Gabriel intentó negociar. Mencionó nombres. Habló de dinero.
Eros no dijo una palabra hasta que se cansó del ruido.
“¿Por qué la tocas?”, preguntó.
Gabriel frunció el ceño, confundido, nervioso.
Intentó tomar un bate de béisbol que colgaba de la pared.
“¿De quién hablas? ¿De Eli?”
Ese nombre.
Eli.
Eros se congeló.
Adulterio.
Gabriel no solo tocaba a Ana. Tenía otra.
¿Y aun así se atrevía a abrazar a Ana?
¿A besarla con una boca sucia, compartida?
Eros sintió cómo el mundo se volvía rojo.
Sacó el hacha.
El resto fue silencio.
Fue rápido. Preciso. Limpio.
No dejó rastros.
Borró cámaras, alteró registros, hizo parecer que Gabriel nunca existió.
Un accidente, una desaparición común en una ciudad donde la policía no pregunta mucho.
Y entonces, ya no hubo más obstáculos entre él y Ana.
Pero verla triste por la desaparición de Gabriel le provocó algo inesperado.
No era remordimiento. No.
Era frustración.
¿Por qué lloraba por alguien que no merecía su amor?
¿Y cuánto tiempo más tendría que verla desde lejos?
¿Cuánto más antes de hacerla suya de verdad?
Fue entonces cuando la decisión se tomó sola.
Ya no podía vivir sin ella.
Ya no bastaba con mirar.
Ana tenía que ser suya. Para siempre.
Era lunes. Nueve de la noche. La ciudad olía a concreto mojado y a podrido.
Eros sabía exactamente dónde estaría Ana. Siempre lo sabía. Esa noche ella pasaría un rato con sus amigas en el parque frente a la preparatoria. Y como cada lunes, al volver a casa, tomaría el mismo camino. El atajo. El callejón sin cámaras, sin gente, sin testigos.
Un punto ciego en la ciudad. El lugar perfecto para desaparecer a alguien.
Eros llegó antes que ella. Tenía todo preparado.
No vestía como el hombre del café. Esta vez sí llevaba la máscara.
No por necesidad, sino por ritual.
Porque esta vez no era un trabajo. Era ella.
El eco de sus pasos resonó por el asfalto sucio.
Ana dobló la esquina. Venía sola, como siempre. Auriculares puestos. La mochila colgando del hombro.

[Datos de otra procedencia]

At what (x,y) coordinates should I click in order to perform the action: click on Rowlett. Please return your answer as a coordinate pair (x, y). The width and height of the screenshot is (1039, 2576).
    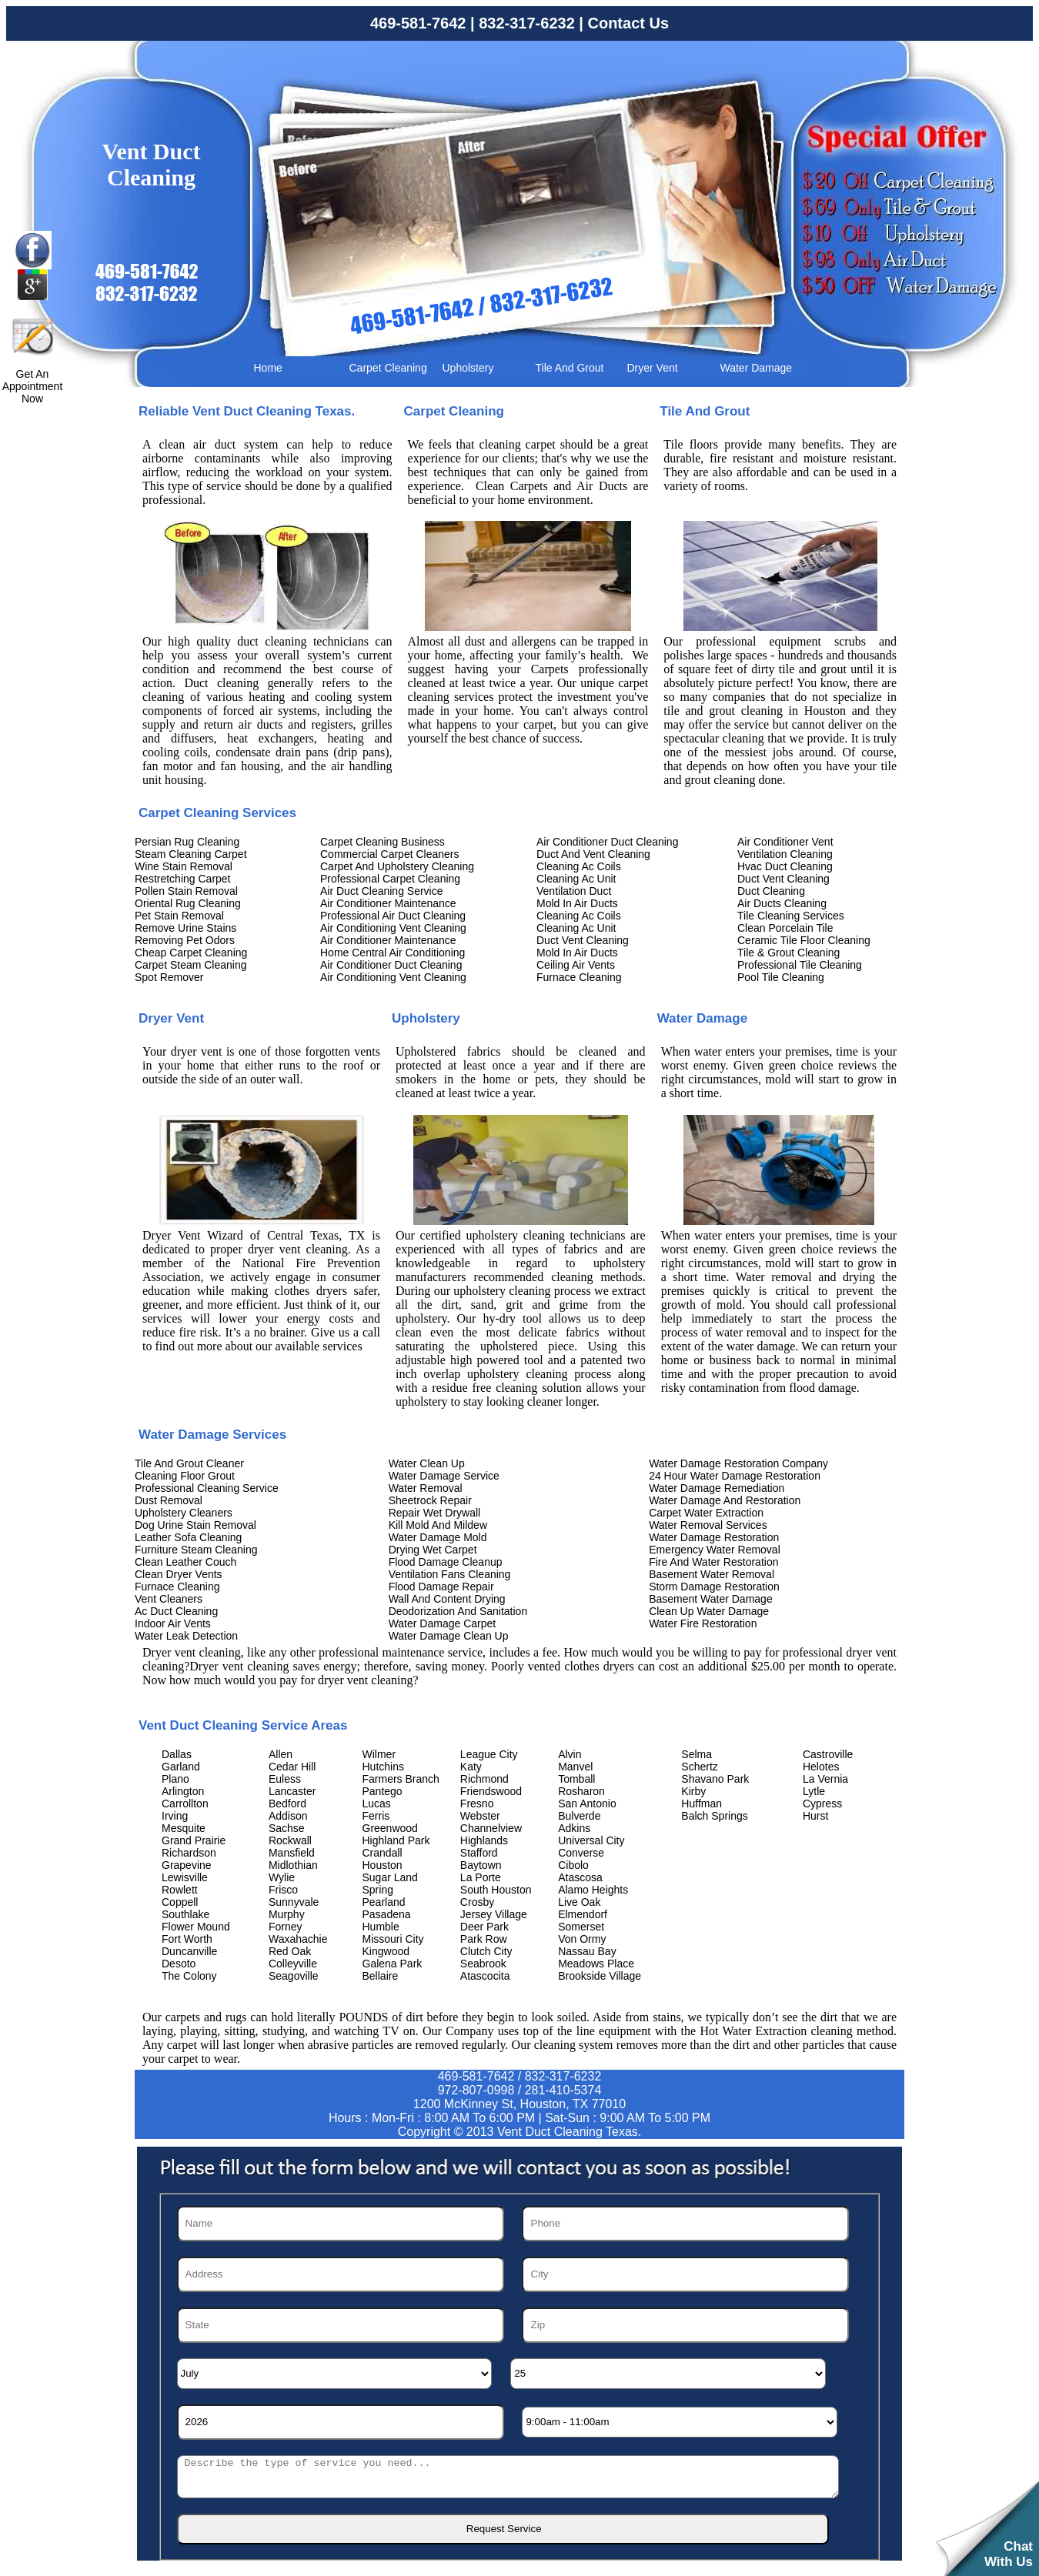
    Looking at the image, I should click on (180, 1890).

Lo vio, se detuvo y lo observó.
Silencio.
Un minuto exacto.
Luego habló.
—Y hoy por qué llevas una máscara.
Eros no respondió de inmediato. Su mente no registró las palabras, sino el tono.
Su voz.
Era más suave de lo que había imaginado. Cálida, como miel con cenizas.
La repitió en su cabeza. Una y otra vez.
Hasta que se obligó a reaccionar.
—¿De qué hablas?
Ana ladeó la cabeza. Ni una gota de miedo en los ojos.
—Eres el muchacho del café. Siempre te veo.
Eros dio un paso. Luego otro.
El corazón le latía fuerte, pero no por nervios.
Era ansiedad. Hambre. Posesión.
Sacó el paño.
—Lo siento, niña.
Ella ni siquiera gritó cuando él cubrió su boca.
Ni forcejeó.
El cloroformo hizo su efecto rápido.
Eros la sostuvo con cuidado, como si cargara algo sagrado. La subió a su camioneta con las ventanas polarizadas.